§ **DATA**
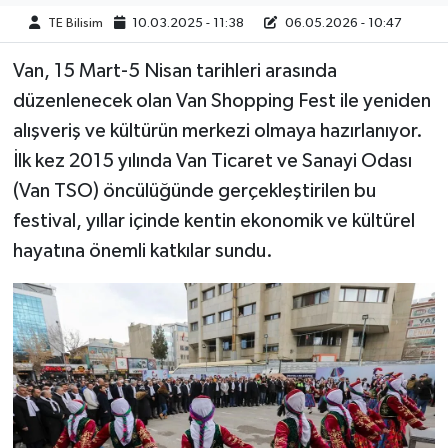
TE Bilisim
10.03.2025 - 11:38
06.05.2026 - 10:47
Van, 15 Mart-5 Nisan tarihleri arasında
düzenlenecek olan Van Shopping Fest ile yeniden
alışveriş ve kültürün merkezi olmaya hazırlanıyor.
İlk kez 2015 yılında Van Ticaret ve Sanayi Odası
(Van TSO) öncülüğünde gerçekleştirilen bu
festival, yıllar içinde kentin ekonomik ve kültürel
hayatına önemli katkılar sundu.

==

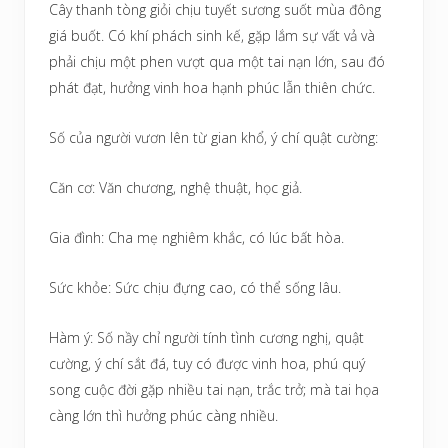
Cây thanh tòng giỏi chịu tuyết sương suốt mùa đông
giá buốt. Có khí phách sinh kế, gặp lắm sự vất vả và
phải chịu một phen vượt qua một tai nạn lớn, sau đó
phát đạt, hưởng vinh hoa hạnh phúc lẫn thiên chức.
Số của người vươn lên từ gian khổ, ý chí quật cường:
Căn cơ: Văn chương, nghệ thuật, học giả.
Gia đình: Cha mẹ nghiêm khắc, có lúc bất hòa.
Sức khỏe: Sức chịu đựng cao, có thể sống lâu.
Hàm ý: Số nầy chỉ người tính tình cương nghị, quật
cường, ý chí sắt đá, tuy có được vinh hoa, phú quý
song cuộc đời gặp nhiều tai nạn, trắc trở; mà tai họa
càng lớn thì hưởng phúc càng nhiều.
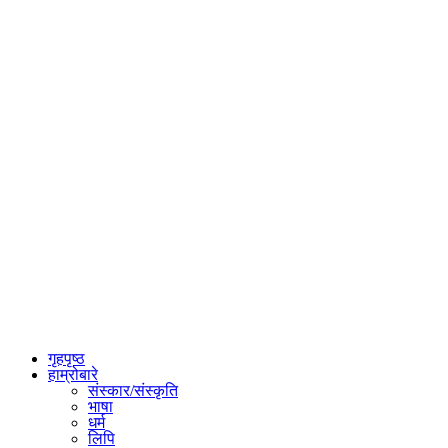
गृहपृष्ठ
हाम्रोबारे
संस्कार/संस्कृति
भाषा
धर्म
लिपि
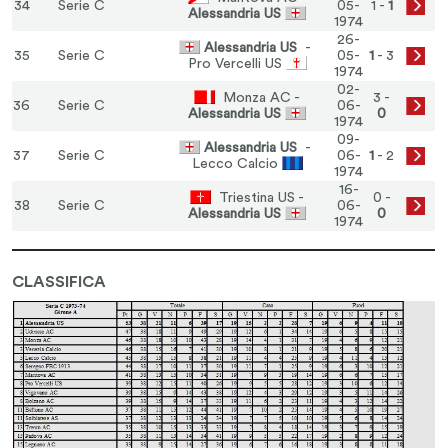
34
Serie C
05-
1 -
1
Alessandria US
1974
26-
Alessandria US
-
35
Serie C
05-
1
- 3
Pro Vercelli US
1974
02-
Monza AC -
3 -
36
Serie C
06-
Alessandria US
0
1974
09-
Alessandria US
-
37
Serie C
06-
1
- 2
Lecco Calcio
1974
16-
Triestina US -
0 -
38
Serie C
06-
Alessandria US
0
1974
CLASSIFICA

§ **HOW TO COMPLETE THIS TASK**
Lines of the material may hold the string "người". Copy each one that does.

§ **YOUR SOLUTION**
Số của người vươn lên từ gian khổ, ý chí quật cường:
Hàm ý: Số nầy chỉ người tính tình cương nghị, quật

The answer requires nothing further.